Squatting in front of the satchel, he tried to fight down the terror. His throat was so dry he couldn’t swallow. He could barely think. But he had to. He might have only seconds left.
The warbler circuit. They’d use that for the detonator.
In that pressurized moment he realized that though his body was on the edge of animal panic, he could still think. Still act. As he’d always been able to when decisions had to be made.
If it ended here … better than in an abandoned factory in Bosnia.
If you run, you meet the bullet.…
“Keep those idiots back!” he screamed at McKoy.
“Get away from it!” the agent howled back, face mottled dark. Past him the spectators milled. Dan couldn’t believe it. They were pointing cameras. Chattering on cell phones.
Dan nodded, but for reassurance, not to acknowledge an order. He switched his attention back to the blackly waiting satchel. Reviewing his options as McKoy shouted again, swore, voice cracking raw. As
He put out fingertips and brushed the leather surface.
Maybe he should back off, as McKoy was telling him to. But screw McKoy! Once the president was safe, the protective detail wasn’t in charge anymore.
He rubbed his face, trying to focus. This … thing was no crude homemade, strapped in duct tape and pushed into a mailbox. This was professional. He didn’t even want to think about by whom. Not right now.
He remembered the guy who’d carried the briefcase into Hitler’s bunker.
Somebody had tried to motivate him. Make him just like von Stauffenberg. Make him
The honking had stopped. McKoy wasn’t shouting anymore either. The quiet felt eerie after the tremendous racket from the helo.

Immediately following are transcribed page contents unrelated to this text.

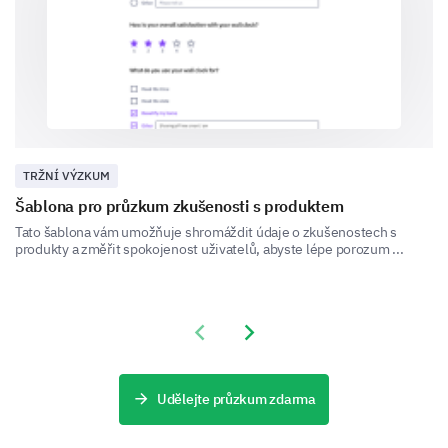
Can you provide a detailed description of a
recent experience with our customer service?
TRŽNÍ VÝZKUM
Šablona pro průzkum zkušenosti s produktem
Final Feedback
Tato šablona vám umožňuje shromáždit údaje o zkušenostech s
Share your overall experience and any additional
produkty a změřit spokojenost uživatelů, abyste lépe porozum ...
comments you have for us.
Please, share any additional comments or
suggestions you have to improve our
Previous slide
Next slide
product/services.
Udělejte průzkum zdarma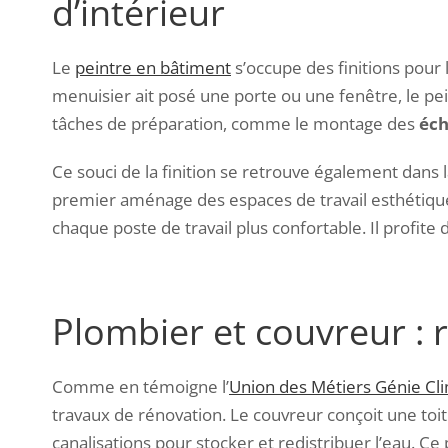
d’intérieur
Le
peintre en bâtiment
s’occupe des finitions pour l
menuisier ait posé une porte ou une fenêtre, le pe
tâches de préparation, comme le montage des
éc
Ce souci de la finition se retrouve également dans 
premier aménage des espaces de travail esthétique
chaque poste de travail plus confortable. Il profite
Plombier et couvreur : 
Comme en témoigne l’
Union des Métiers Génie Cl
travaux de rénovation. Le couvreur conçoit une toit
canalisations pour stocker et redistribuer l’eau. 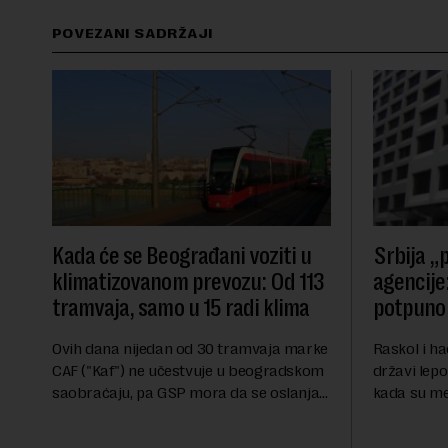
POVEZANI SADRŽAJI
Kada će se Beograđani voziti u
Srbija „p
klimatizovanom prevozu: Od 113
agencije:
tramvaja, samo u 15 radi klima
potpuno 
Ovih dana nijedan od 30 tramvaja marke
Raskol i ha
CAF ("Kaf") ne učestvuje u beogradskom
državi lepo
saobraćaju, pa GSP mora da se oslanja
kada su me
na stara vozila bez klima uređaja, kažu
ekonomske i
za Novu ekonomiju iz Sindikata Centar –
sveta uvozi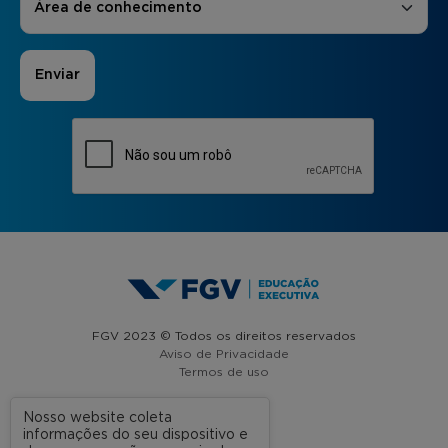
Área de conhecimento
FGV 2023 © Todos os direitos reservados
Aviso de Privacidade
Termos de uso
Nosso website coleta
informações do seu dispositivo e
A FGV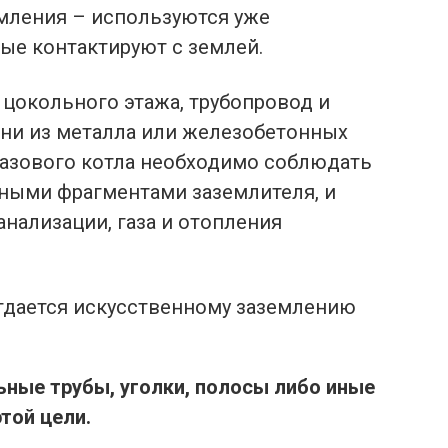
емления – используются уже
ые контактируют с землей.
 цокольного этажа, трубопровод и
ни из металла или железобетонных
газового котла необходимо соблюдать
ными фрагментами заземлителя, и
анализации, газа и отопления
тдается искусственному заземлению
ьные трубы, уголки, полосы либо иные
той цели.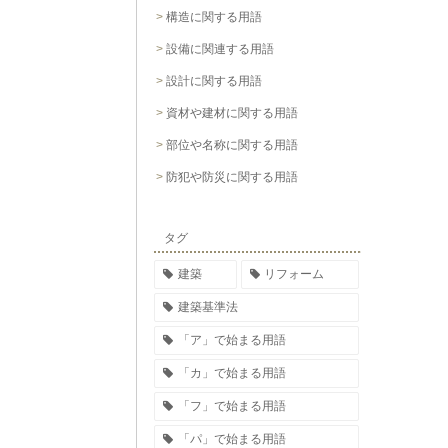
構造に関する用語
設備に関連する用語
設計に関する用語
資材や建材に関する用語
部位や名称に関する用語
防犯や防災に関する用語
タグ
建築
リフォーム
建築基準法
「ア」で始まる用語
「カ」で始まる用語
「フ」で始まる用語
「パ」で始まる用語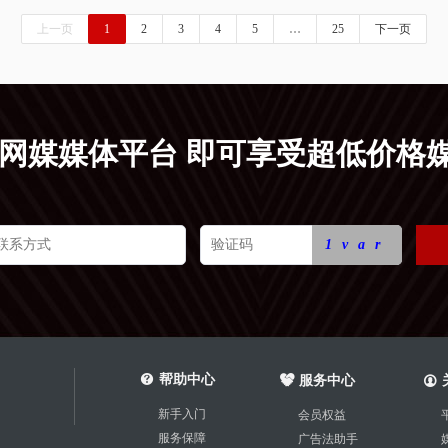
上一页
1
2
3
4
5
…
25
下一页
5网媒媒体平台 即可享受超低价格
1var
帮助中心
服务中心
新手入门
会员权益
服务保障
广告法助手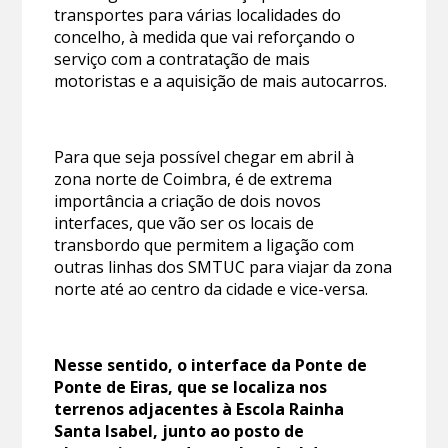
transportes para várias localidades do
concelho, à medida que vai reforçando o
serviço com a contratação de mais
motoristas e a aquisição de mais autocarros.
Para que seja possível chegar em abril à
zona norte de Coimbra, é de extrema
importância a criação de dois novos
interfaces, que vão ser os locais de
transbordo que permitem a ligação com
outras linhas dos SMTUC para viajar da zona
norte até ao centro da cidade e vice-versa.
Nesse sentido, o interface da Ponte de
Ponte de Eiras, que se localiza nos
terrenos adjacentes à Escola Rainha
Santa Isabel, junto ao posto de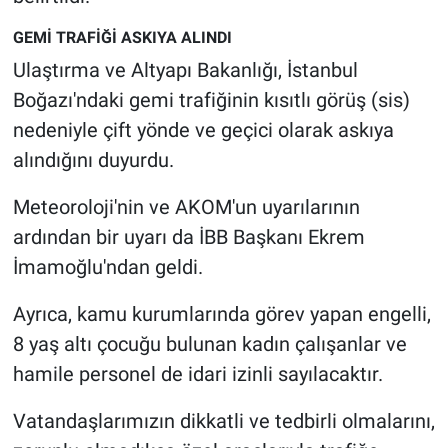
GEMİ TRAFİĞİ ASKIYA ALINDI
Ulaştırma ve Altyapı Bakanlığı, İstanbul
Boğazı'ndaki gemi trafiğinin kısıtlı görüş (sis)
nedeniyle çift yönde ve geçici olarak askıya
alındığını duyurdu.
Meteoroloji'nin ve AKOM'un uyarılarının
ardından bir uyarı da İBB Başkanı Ekrem
İmamoğlu'ndan geldi.
Ayrıca, kamu kurumlarında görev yapan engelli,
8 yaş altı çocuğu bulunan kadın çalışanlar ve
hamile personel de idari izinli sayılacaktır.
Vatandaşlarımızın dikkatli ve tedbirli olmalarını,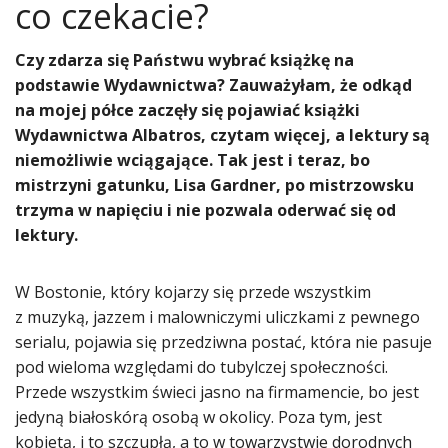
co czekacie?
​Czy zdarza się Państwu wybrać książkę na
podstawie Wydawnictwa? Zauważyłam, że odkąd
na mojej półce zaczęły się pojawiać książki
Wydawnictwa Albatros, czytam więcej, a lektury są
niemożliwie wciągające. Tak jest i teraz, bo
mistrzyni gatunku, Lisa Gardner, po mistrzowsku
trzyma w napięciu i nie pozwala oderwać się od
lektury.
W Bostonie, który kojarzy się przede wszystkim
z muzyką, jazzem i malowniczymi uliczkami z pewnego
serialu, pojawia się przedziwna postać, która nie pasuje
pod wieloma względami do tubylczej społeczności.
Przede wszystkim świeci jasno na firmamencie, bo jest
jedyną białoskórą osobą w okolicy. Poza tym, jest
kobietą, i to szczupłą, a to w towarzystwie dorodnych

He could almost hear the case ticking. Though of course it wouldn’t
Forcing his hands to function, he unsnapped the broken latches once more. He lifted out the “device,” as McKoy had called it. Then glanced around, judging the crowd that now entirely surrounded them. McKoy, assisted now by a rent-a-cop from the mall, was trying to move them back. But the public wasn’t cooperating. They kept edging in. Didn’t they have any fucking police here? Or any sense?
He couldn’t just cut the cord. Whoever had put this together would have anticipated that.
The smart thing would be to just leave it. Retreat, call the D.C. bomb squad, help McKoy keep the crowd back. But it might go off then. And whoever the conspirators were, they’d flee, or go to earth.
To try again. And maybe, next time, succeed.
It might explode. And kill him.
Last chance here, he told himself. You really should do the smart thing and back off.
But if it exploded … they might never find out who’d made it. Where it had come from. And who had made him the patsy.
And that, at the end of everything, made it his problem. To figure out, or die trying.
Taking a deep breath, he lifted the plastic case in both hands. The battery pack came up with it, dangling on the cord.
Leaving the satchel behind, he carried the bomb toward the bank. The crowd at the ATM edged back. Remembering the Beretta at last, he pulled it out of his belt and held it up. A gun: that they understood. Shrieking, they scattered, dropping purses and checkbooks and Dillard’s bags.
He set the thing down near the wall of the bank, hoping the brick, and whatever reinforcement they had around the vault, would stop any flying debris from the blast.
He cocked the pistol, and aimed.
The grass, as green that spring as grass ever grew. The breeze, soft as any had ever blown.
On the hillside overlooking the river men and women in uniform stood at attention. Civilians in dark suits and black dresses stood with bowed heads, self-conscious amid the military ceremonial, the funereal ritual.
The crack of rifles, three times three, shattered the air and echoed from the serried rows of stone.
When the last note of Taps died away, the gathering broke up. The participants, subdued, came back along the wending paths two by two or in straggling groups.
Dan, in a new set of blues, paced alone, hands locked behind him. He blinked now and then, caught up in his thoughts rather than the bright day.